Due serie quindi: 1') Stirpe e pienezza di conoscenza – protagonista degente e angosciato; 2') possesso preteso di una conoscenza conchiusa, identità con la stirpe – psicosi, totale perdita del contatto con la realtà e con sé stesso6.
Si vede come i denti-idee7 rappresentino quindi quell'elemento metonimico che nei suoi movimenti rende possibile la mediazione tra le serie e arrivi quindi a svelare, almeno a questo livello, la struttura immanente al racconto.
I denti di Berenice sono lo spettro della sua bellezza perduta e perciò idealizzata.
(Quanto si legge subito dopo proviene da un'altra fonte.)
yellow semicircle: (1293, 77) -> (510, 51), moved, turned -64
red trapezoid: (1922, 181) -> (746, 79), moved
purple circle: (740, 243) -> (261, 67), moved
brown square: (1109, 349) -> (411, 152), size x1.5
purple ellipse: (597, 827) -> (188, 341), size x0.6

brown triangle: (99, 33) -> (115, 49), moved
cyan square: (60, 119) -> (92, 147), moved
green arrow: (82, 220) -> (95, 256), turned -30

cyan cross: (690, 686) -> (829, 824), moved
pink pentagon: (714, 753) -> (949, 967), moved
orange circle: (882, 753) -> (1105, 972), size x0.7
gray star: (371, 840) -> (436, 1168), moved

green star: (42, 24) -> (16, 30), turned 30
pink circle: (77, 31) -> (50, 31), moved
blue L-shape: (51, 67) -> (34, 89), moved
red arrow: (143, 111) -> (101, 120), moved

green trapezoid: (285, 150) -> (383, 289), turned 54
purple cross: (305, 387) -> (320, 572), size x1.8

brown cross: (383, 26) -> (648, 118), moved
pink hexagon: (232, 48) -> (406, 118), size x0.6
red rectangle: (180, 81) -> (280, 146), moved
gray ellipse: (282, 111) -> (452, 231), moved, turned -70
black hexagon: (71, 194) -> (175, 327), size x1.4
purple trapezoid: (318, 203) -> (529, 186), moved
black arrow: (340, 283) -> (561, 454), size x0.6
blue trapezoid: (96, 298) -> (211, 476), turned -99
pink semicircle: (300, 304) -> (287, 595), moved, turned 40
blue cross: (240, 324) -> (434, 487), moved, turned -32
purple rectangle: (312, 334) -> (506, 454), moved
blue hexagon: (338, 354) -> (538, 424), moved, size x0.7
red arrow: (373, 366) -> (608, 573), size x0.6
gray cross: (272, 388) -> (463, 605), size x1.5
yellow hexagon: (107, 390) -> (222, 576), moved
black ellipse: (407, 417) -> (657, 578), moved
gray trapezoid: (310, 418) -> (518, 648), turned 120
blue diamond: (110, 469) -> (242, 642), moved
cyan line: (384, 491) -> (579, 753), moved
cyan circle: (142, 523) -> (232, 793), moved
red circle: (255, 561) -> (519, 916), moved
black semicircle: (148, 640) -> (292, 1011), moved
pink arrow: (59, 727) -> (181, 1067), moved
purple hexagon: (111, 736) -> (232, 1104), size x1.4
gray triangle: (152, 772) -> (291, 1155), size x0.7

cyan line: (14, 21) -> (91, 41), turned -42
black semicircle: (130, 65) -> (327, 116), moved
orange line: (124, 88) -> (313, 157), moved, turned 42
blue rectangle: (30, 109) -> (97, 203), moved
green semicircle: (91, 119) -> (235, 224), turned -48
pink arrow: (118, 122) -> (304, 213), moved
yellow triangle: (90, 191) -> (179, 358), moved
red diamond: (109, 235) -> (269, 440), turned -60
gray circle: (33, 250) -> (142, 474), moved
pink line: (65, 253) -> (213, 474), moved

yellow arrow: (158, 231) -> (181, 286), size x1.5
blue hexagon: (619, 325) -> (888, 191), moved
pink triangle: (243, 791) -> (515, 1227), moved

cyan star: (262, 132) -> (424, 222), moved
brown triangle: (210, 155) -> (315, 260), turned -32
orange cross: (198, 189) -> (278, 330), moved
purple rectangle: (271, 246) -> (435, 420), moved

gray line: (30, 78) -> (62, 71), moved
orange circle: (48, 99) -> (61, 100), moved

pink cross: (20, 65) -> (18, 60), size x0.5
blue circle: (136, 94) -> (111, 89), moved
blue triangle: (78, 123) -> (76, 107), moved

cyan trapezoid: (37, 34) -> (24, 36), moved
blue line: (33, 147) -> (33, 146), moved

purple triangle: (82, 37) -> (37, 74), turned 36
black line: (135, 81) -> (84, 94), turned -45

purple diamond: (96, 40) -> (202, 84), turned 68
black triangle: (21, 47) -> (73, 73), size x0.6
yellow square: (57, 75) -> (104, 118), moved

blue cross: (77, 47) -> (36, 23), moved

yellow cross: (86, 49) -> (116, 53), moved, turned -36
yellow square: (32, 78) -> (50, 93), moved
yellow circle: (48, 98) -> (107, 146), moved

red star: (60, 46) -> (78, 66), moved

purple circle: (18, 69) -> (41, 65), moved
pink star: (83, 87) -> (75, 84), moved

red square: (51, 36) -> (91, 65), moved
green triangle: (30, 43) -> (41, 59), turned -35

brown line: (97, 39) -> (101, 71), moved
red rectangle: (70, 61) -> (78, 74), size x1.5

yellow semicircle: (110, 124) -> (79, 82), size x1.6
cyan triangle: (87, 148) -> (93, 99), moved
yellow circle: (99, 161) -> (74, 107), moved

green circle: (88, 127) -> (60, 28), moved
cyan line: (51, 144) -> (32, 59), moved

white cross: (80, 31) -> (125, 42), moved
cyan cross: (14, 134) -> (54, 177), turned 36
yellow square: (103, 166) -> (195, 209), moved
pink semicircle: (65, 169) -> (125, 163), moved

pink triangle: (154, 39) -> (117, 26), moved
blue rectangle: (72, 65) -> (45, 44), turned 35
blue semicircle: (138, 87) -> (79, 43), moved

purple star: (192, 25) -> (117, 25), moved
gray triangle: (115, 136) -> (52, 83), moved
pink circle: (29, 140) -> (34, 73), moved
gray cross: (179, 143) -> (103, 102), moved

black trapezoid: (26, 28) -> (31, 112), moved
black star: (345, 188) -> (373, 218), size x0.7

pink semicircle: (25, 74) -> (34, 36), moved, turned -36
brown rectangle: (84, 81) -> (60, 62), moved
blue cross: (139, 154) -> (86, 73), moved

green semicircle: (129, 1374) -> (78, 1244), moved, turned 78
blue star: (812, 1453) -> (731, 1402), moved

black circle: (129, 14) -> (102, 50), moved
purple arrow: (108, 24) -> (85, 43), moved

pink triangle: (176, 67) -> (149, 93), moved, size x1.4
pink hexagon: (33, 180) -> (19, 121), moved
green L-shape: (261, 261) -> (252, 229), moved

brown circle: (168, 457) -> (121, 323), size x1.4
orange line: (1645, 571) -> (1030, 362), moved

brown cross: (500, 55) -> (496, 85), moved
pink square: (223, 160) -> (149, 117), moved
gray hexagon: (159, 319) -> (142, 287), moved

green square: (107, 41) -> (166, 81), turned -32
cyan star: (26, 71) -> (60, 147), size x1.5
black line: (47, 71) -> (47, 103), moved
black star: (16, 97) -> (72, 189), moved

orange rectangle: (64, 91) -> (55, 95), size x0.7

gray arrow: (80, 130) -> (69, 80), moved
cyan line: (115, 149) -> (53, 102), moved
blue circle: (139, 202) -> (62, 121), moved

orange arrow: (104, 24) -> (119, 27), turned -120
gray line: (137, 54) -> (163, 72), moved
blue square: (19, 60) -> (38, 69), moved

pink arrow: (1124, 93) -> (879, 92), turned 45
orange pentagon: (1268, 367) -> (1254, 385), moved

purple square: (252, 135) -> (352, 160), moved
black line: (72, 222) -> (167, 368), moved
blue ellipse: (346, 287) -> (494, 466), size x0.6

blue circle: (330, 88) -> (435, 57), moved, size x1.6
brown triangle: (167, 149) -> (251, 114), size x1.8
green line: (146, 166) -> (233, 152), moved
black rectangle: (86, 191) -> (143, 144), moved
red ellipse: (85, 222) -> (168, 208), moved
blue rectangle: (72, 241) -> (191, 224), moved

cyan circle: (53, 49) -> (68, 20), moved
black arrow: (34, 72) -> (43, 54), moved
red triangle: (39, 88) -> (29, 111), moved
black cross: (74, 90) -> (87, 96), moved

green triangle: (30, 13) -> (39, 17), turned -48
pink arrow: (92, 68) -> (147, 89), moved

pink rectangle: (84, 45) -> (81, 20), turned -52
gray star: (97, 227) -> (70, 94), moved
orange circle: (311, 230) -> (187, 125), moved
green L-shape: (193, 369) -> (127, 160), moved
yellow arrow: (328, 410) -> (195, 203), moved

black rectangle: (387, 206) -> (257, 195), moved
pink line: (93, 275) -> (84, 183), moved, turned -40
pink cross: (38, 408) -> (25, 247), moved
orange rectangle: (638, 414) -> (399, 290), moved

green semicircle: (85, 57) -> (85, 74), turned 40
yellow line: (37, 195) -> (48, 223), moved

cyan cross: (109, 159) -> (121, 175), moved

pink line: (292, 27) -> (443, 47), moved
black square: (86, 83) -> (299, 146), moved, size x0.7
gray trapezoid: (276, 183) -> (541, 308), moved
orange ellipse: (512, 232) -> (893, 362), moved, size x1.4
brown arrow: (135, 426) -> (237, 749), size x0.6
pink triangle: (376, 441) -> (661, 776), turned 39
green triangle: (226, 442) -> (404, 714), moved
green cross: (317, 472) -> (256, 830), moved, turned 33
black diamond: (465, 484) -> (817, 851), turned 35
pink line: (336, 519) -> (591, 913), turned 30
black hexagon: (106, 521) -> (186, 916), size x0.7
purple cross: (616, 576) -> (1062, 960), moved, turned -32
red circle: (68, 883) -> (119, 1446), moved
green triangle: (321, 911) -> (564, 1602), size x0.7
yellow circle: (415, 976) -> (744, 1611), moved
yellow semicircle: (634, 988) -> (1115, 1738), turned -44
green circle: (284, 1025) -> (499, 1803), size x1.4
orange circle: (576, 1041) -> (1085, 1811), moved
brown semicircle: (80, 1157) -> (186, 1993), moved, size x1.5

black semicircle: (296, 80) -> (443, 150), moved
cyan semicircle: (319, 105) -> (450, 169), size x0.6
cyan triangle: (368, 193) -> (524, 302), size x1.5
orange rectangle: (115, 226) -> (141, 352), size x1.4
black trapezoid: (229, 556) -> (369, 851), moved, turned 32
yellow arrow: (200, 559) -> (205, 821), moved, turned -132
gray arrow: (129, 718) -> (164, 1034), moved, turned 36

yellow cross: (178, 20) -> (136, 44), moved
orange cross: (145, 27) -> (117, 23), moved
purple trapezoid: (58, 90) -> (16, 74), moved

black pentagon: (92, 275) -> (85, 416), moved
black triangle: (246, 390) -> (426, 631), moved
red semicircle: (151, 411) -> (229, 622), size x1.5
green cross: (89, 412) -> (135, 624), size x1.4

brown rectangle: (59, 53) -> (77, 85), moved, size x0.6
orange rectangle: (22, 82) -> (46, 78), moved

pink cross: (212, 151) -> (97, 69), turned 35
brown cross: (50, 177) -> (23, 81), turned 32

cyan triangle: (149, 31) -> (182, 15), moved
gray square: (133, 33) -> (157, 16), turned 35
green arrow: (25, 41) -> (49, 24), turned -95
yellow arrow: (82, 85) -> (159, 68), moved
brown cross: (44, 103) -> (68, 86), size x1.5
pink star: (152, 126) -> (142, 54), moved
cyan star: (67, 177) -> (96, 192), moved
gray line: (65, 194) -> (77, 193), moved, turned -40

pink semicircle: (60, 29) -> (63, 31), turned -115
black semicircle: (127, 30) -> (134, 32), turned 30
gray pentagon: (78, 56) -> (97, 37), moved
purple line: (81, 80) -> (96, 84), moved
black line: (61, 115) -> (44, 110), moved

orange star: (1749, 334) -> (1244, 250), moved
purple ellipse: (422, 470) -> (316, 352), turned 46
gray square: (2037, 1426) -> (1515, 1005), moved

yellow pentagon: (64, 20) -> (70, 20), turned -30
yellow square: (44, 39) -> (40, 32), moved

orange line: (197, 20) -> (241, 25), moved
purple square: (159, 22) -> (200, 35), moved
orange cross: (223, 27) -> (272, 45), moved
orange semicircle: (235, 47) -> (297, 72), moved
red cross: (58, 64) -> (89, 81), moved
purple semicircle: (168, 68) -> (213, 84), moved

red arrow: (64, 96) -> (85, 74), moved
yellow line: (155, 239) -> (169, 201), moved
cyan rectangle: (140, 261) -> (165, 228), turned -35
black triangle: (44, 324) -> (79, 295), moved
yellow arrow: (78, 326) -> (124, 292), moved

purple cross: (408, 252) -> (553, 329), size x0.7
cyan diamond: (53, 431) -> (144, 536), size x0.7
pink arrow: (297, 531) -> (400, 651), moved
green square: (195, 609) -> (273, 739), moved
Nel protagonista tale dinamica prende corpo nelle idee, come spettri di una conoscenza particolare che possa spiegare tutto, un significante piegato ad un significato ulteriore e unitario, il quale, se perseguito, non può che avere l'effetto di un'astrazione, una cesura estraniante, una distruzione che lascia vedere il corpo in frammenti8.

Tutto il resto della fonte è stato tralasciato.